Madeline earned a score of 410 on Exam A that had a mean of 650 and a standard deviation of 100. She is about to take Exam B that has a mean of 700 and a standard deviation of 25. How well must Madeline score on Exam B in order to do equivalently well as she did on Exam A? Assume that scores on each exam are normally distributed.​

Answer 1

Madeline needs to score a 640 on Exam B to perform equivalently to her score on Exam A, based on the calculation of her z-score from Exam A and applying it to the statistics of Exam B.

Step-by-step explanation:

To determine how well Madeline must score on Exam B to do equivalently as well as she did on Exam A, we calculate the z-score of her Exam A score and apply it to the statistics of Exam B.

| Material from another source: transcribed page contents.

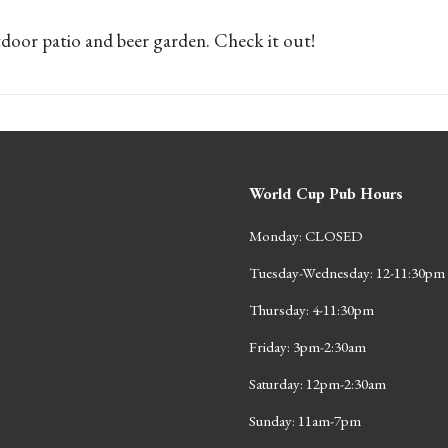
door patio and beer garden. Check it out!
World Cup Pub Hours
Monday: CLOSED
Tuesday-Wednesday: 12-11:30pm
Thursday: 4-11:30pm
Friday: 3pm-2:30am
Saturday: 12pm-2:30am
Sunday: 11am-7pm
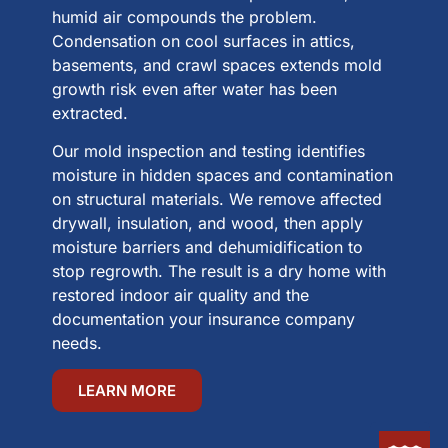
humid air compounds the problem.
Condensation on cool surfaces in attics,
basements, and crawl spaces extends mold
growth risk even after water has been
extracted.
Our mold inspection and testing identifies
moisture in hidden spaces and contamination
on structural materials. We remove affected
drywall, insulation, and wood, then apply
moisture barriers and dehumidification to
stop regrowth. The result is a dry home with
restored indoor air quality and the
documentation your insurance company
needs.
LEARN MORE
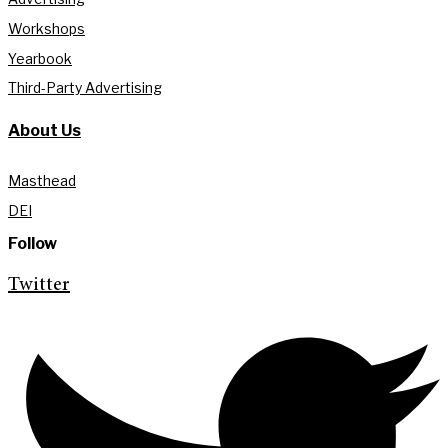
Workshops
Yearbook
Third-Party Advertising
About Us
Masthead
DEI
Follow
Twitter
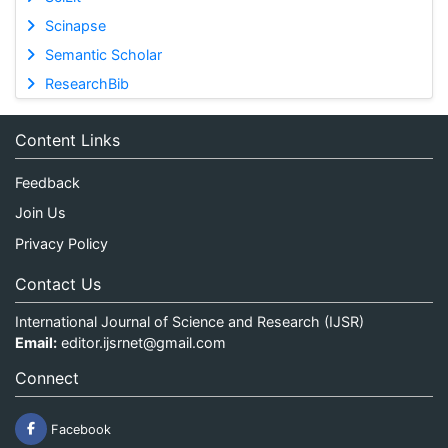
Scinapse
Semantic Scholar
ResearchBib
Content Links
Feedback
Join Us
Privacy Policy
Contact Us
International Journal of Science and Research (IJSR)
Email:
editor.ijsrnet@gmail.com
Connect
Facebook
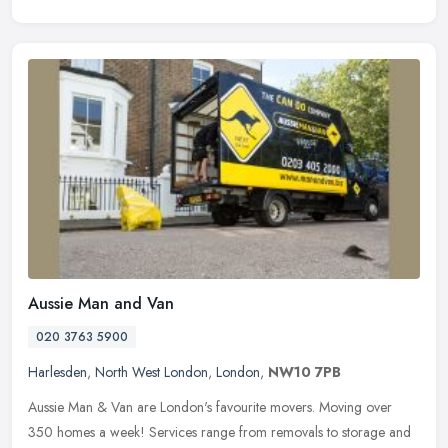
Aussie Man and Van
020 3763 5900
Harlesden
,
North West London
,
London
,
NW10 7PB
Aussie Man & Van are London's favourite movers. Moving over
350 homes a week! Services range from removals to storage and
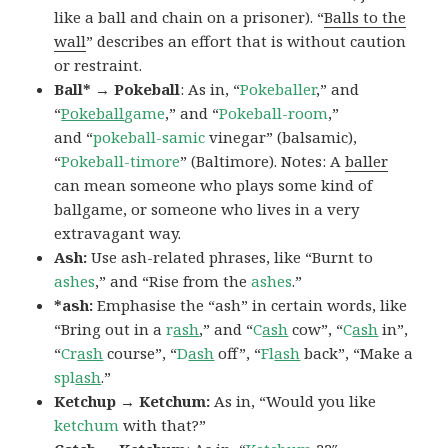
like a ball and chain on a prisoner). “
Balls to the
wall
” describes an effort that is without caution
or restraint.
Ball* → Pokeball
: As in, “
Pokeballer
,” and
“
Pokeball
game
,” and “
Pokeball-room
,”
and “
pokeball-samic
vinegar” (balsamic),
“
Pokeball-timore
” (Baltimore). Notes: A
baller
can mean someone who plays some kind of
ballgame, or someone who lives in a very
extravagant way.
Ash:
Use ash-related phrases, like “Burnt to
ashes
,” and “Rise from the
ashes
.”
*ash:
Emphasise the “ash” in certain words, like
“Bring out in a
r
ash
,” and “
C
ash
cow”, “
C
ash
in”,
“
Cr
ash
course”, “
D
ash
off”, “
Fl
ash
back”, “Make a
spl
ash
.”
Ketchup → Ketchum:
As in, “Would you like
ketchum
with that?”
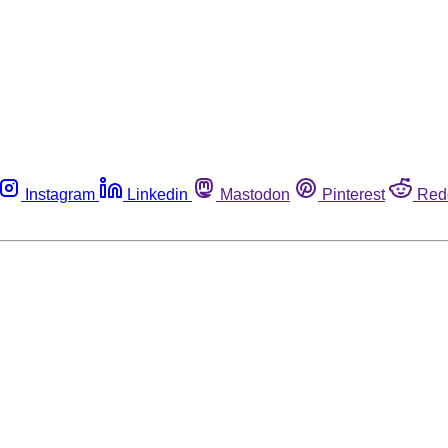
Instagram
Linkedin
Mastodon
Pinterest
Red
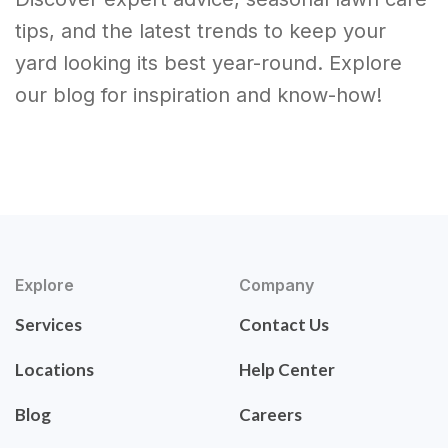
tips, and the latest trends to keep your
yard looking its best year-round. Explore
our blog for inspiration and know-how!
Explore
Company
Services
Contact Us
Locations
Help Center
Blog
Careers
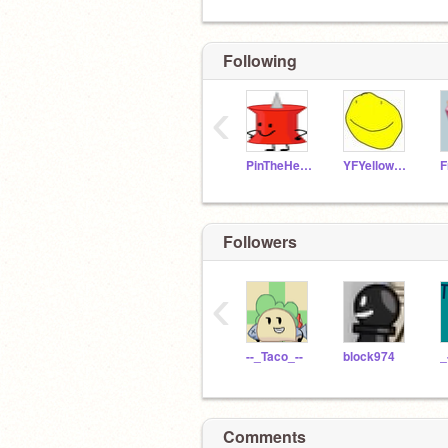
Following
‹
PinTheHeroicLeader
YFYellowFace
Followers
‹
--_Taco_--
block974
Comments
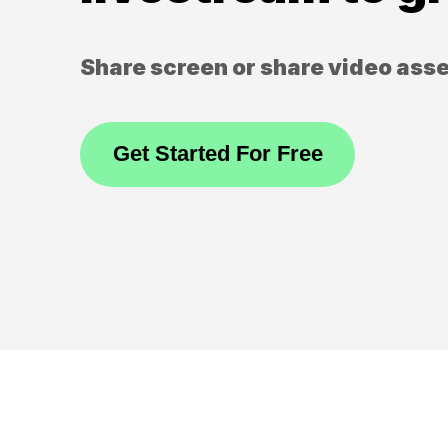
Share screen or share video ass
Get Started For Free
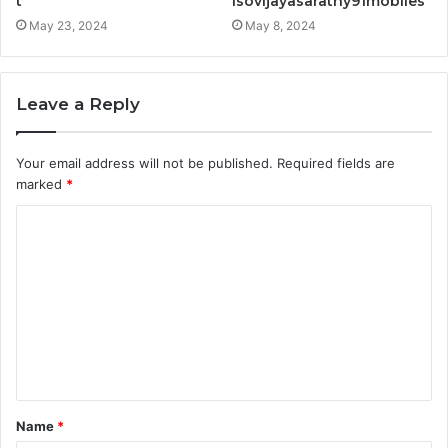
t
Isovijayasarathy91mobiles
May 23, 2024
May 8, 2024
Leave a Reply
Your email address will not be published.
Required fields are
marked
*
C
o
m
m
e
n
t
Name
*
*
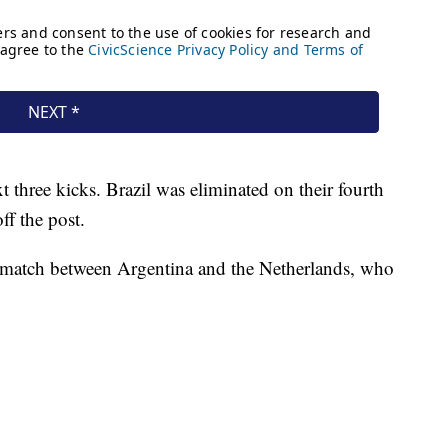
 three kicks. Brazil was eliminated on their fourth
ff the post.
he match between Argentina and the Netherlands, who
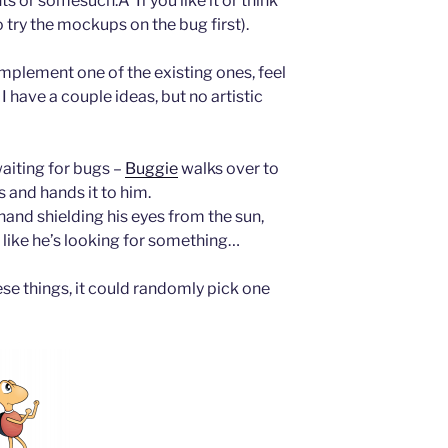
s or somesuch.Â If you like it or think
 try the mockups on the bug first).
 implement one of the existing ones, feel
 have a couple ideas, but no artistic
aiting for bugs –
Buggie
walks over to
s and hands it to him.
hand shielding his eyes from the sun,
 like he’s looking for something…
se things, it could randomly pick one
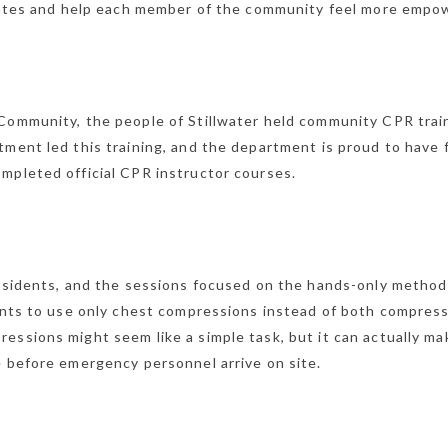
l rates and help each member of the community feel more empo
 Community, the people of Stillwater held community CPR trai
tment led this training, and the department is proud to have 
mpleted official CPR instructor courses.
residents, and the sessions focused on the hands-only method
pants to use only chest compressions instead of both compres
essions might seem like a simple task, but it can actually ma
e before emergency personnel arrive on site.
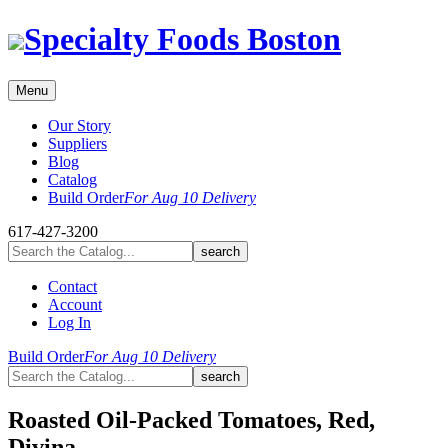
Skip
Specialty Foods Boston
to
content
Menu
Our Story
Suppliers
Blog
Catalog
Build Order
For Aug 10 Delivery
617-427-3200
Contact
Account
Log In
Build Order
For Aug 10 Delivery
Roasted Oil-Packed Tomatoes, Red,
Divina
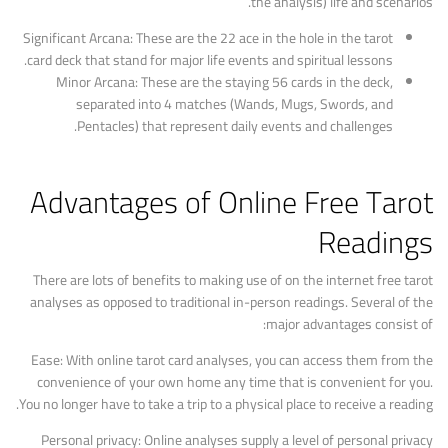
the analysis) life and scenarios.
Significant Arcana: These are the 22 ace in the hole in the tarot
card deck that stand for major life events and spiritual lessons.
Minor Arcana: These are the staying 56 cards in the deck,
separated into 4 matches (Wands, Mugs, Swords, and
Pentacles) that represent daily events and challenges.
Advantages of Online Free Tarot
Readings
There are lots of benefits to making use of on the internet free tarot
analyses as opposed to traditional in-person readings. Several of the
major advantages consist of:
Ease: With online tarot card analyses, you can access them from the
convenience of your own home any time that is convenient for you.
You no longer have to take a trip to a physical place to receive a reading.
Personal privacy: Online analyses supply a level of personal privacy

First, find the z-score for Madeline's score on Exam A:

Z = (Score - Mean) / Standard Deviation

Z = (410 - 650) / 100

Z = -2.4

This z-score represents how many standard deviations Madeline's score is from the mean on Exam A. To find the equivalent score on Exam B, we apply this z-score to the statistics for Exam B.

Score on Exam B = Mean of Exam B + (Z * Standard Deviation of Exam B)

Score on Exam B = 700 + (-2.4 * 25)

Score on Exam B = 700 - 60

Score on Exam B = 640

Madeline needs to score a 640 on Exam B to perform equivalently to how she did on Exam A.